To calculate the pH of a resulting solution after mixing acids and bases, we need to determine the concentration of the remaining acid or base and find the concentration of the resulting salt.
a) Let's start with the reaction between HCl and NaOH:
HCl(aq) + NaOH(aq) --> NaCl(aq) + H2O(l)
Given:
- Volume of HCl solution (VHCl) = 21.0 mL
- Concentration of HCl solution (CHCl) = 0.210 M
- Volume of NaOH solution (VNaOH) = 26.0 mL
- Concentration of NaOH solution (CNaOH) = 0.210 M
First, we need to determine how many moles of HCl and NaOH are present in their respective solutions.
Moles of HCl = CHCl * VHCl = 0.210 M * 0.021 L = 0.00441 mol
Moles of NaOH = CNaOH * VNaOH = 0.210 M * 0.026 L = 0.00546 mol
As per the balanced equation, the reaction between HCl and NaOH occurs in a 1:1 ratio. This means that all 0.00441 mol of HCl will react with an equal amount of NaOH.
Since NaOH is in excess, 0.00441 mol of NaOH will be completely consumed in the reaction, and the remaining amount is 0.00546 - 0.00441 = 0.00105 mol of NaOH.
Now, let's calculate the concentration of the remaining NaOH in the resulting solution:
Concentration of NaOH in the resulting solution = moles of NaOH / volume of resulting solution
Volume of resulting solution = VHCl + VNaOH = 0.021 L + 0.026 L = 0.047 L
Concentration of NaOH = 0.00105 mol / 0.047 L = 0.0223 M
To find the pH, we can use the equation for the hydroxide ion concentration (OH-):
pOH = -log10[OH-]
pOH = -log10[0.0223] = -(-1.65) = 1.65
Finally, we can find the pH using the equation:
pH = 14 - pOH
pH = 14 - 1.65 = 12.35
Therefore, the pH of the resulting solution is approximately 12.35.
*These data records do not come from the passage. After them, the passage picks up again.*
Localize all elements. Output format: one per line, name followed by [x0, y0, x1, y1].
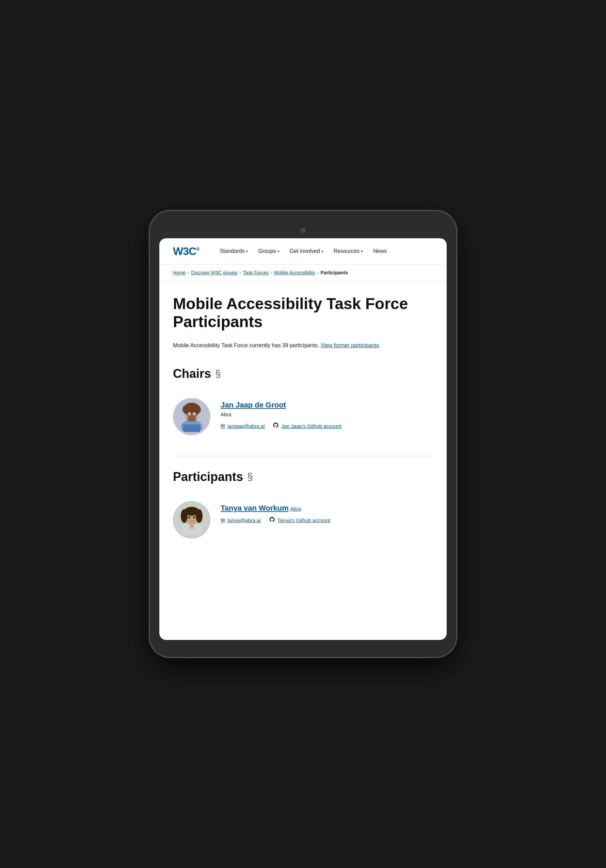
breadcrumb-sep-3: ›: [271, 270, 272, 275]
logo-reg: ®: [196, 246, 199, 252]
view-former-participants-link[interactable]: View former participants: [321, 343, 379, 348]
chair-card-jan: Jan Jaap de Groot Abra ✉ janjaap@abra.ai: [173, 391, 433, 442]
svg-point-5: [186, 403, 198, 410]
breadcrumb-mobile-accessibility[interactable]: Mobile Accessibility: [274, 270, 315, 275]
svg-point-19: [185, 507, 198, 514]
participant-count: Mobile Accessibility Task Force currentl…: [173, 341, 433, 350]
github-link-tanya[interactable]: Tanya's Github account: [269, 516, 330, 524]
chevron-down-icon: ▾: [321, 249, 324, 254]
breadcrumb-sep-2: ›: [240, 270, 241, 275]
github-icon: [269, 516, 275, 524]
person-org-tanya[interactable]: Abra: [290, 506, 301, 512]
device-camera: [301, 228, 305, 233]
nav-bar: W3C® Standards ▾ Groups ▾ Get involved ▾…: [159, 238, 447, 265]
nav-standards[interactable]: Standards ▾: [216, 246, 251, 256]
avatar-jan: [173, 398, 211, 436]
participants-section-symbol: §: [247, 471, 253, 483]
device-frame: W3C® Standards ▾ Groups ▾ Get involved ▾…: [150, 211, 456, 657]
w3c-logo[interactable]: W3C®: [173, 246, 199, 257]
breadcrumb-sep-4: ›: [317, 270, 319, 275]
logo-text: W3C®: [173, 246, 199, 257]
breadcrumb-discover[interactable]: Discover W3C groups: [191, 270, 237, 275]
nav-groups[interactable]: Groups ▾: [255, 246, 282, 256]
chevron-down-icon: ▾: [277, 249, 279, 254]
person-links-jan: ✉ janjaap@abra.ai Jan Jaap's Github acco…: [221, 422, 433, 429]
participants-heading: Participants §: [173, 470, 433, 484]
person-info-jan: Jan Jaap de Groot Abra ✉ janjaap@abra.ai: [221, 398, 433, 436]
chairs-section-symbol: §: [215, 368, 221, 380]
person-org-jan: Abra: [221, 412, 433, 417]
svg-line-9: [185, 414, 187, 414]
email-link-tanya[interactable]: ✉ tanya@abra.ai: [221, 517, 261, 524]
breadcrumb-home[interactable]: Home: [173, 270, 186, 275]
main-content: Mobile Accessibility Task Force Particip…: [159, 281, 447, 576]
participant-card-tanya: Tanya van Workum Abra ✉ tanya@abra.ai: [173, 494, 433, 545]
person-name-jan[interactable]: Jan Jaap de Groot: [221, 401, 286, 409]
svg-rect-12: [183, 425, 200, 432]
nav-get-involved[interactable]: Get involved ▾: [286, 246, 327, 256]
svg-point-20: [188, 516, 190, 519]
nav-resources[interactable]: Resources ▾: [330, 246, 366, 256]
github-link-jan[interactable]: Jan Jaap's Github account: [273, 422, 341, 429]
breadcrumb: Home › Discover W3C groups › Task Forces…: [159, 265, 447, 281]
breadcrumb-sep-1: ›: [188, 270, 189, 275]
email-icon: ✉: [221, 517, 225, 524]
github-icon: [273, 422, 279, 429]
chevron-down-icon: ▾: [246, 249, 248, 254]
page-title: Mobile Accessibility Task Force Particip…: [173, 295, 433, 331]
breadcrumb-participants: Participants: [321, 270, 348, 275]
nav-items: Standards ▾ Groups ▾ Get involved ▾ Reso…: [216, 246, 433, 256]
svg-point-11: [187, 416, 197, 422]
person-info-tanya: Tanya van Workum Abra ✉ tanya@abra.ai: [221, 501, 433, 538]
device-screen: W3C® Standards ▾ Groups ▾ Get involved ▾…: [159, 238, 447, 640]
svg-line-10: [197, 414, 198, 414]
nav-news[interactable]: News: [370, 246, 390, 256]
avatar-tanya: [173, 501, 211, 538]
email-icon: ✉: [221, 423, 225, 429]
email-link-jan[interactable]: ✉ janjaap@abra.ai: [221, 423, 265, 429]
chevron-down-icon: ▾: [361, 249, 363, 254]
breadcrumb-task-forces[interactable]: Task Forces: [243, 270, 269, 275]
svg-point-21: [193, 516, 195, 519]
chairs-heading: Chairs §: [173, 367, 433, 381]
person-links-tanya: ✉ tanya@abra.ai Tanya's Github account: [221, 516, 433, 524]
person-name-tanya[interactable]: Tanya van Workum: [221, 504, 289, 513]
section-divider: [173, 456, 433, 456]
b) The procedure for calculating the pH in part b) is the same, except we'll be using different volumes and concentrations:
Given:
- Volume of HCl solution (VHCl) = 21.0 mL
- Concentration of HCl solution (CHCl) = 0.210 M
- Volume of NaOH solution (VNaOH) = 31.0 mL
- Concentration of NaOH solution (CNaOH) = 0.260 M
Moles of HCl = CHCl * VHCl = 0.210 M * 0.021 L = 0.00441 mol
Moles of NaOH = CNaOH * VNaOH = 0.260 M * 0.031 L = 0.00806 mol
After the reaction, the remaining NaOH will be:
0.00806 - 0.00441 = 0.00365 mol
Volume of resulting solution = VHCl + VNaOH = 0.021 L + 0.031 L = 0.052 L
Concentration of NaOH in the resulting solution = 0.00365 mol / 0.052 L = 0.0702 M
pOH = -log10[0.0702] = -(-1.153) = 1.153
pH = 14 - pOH = 14 - 1.153 = 12.847
Therefore, the pH of the resulting solution is approximately 12.847.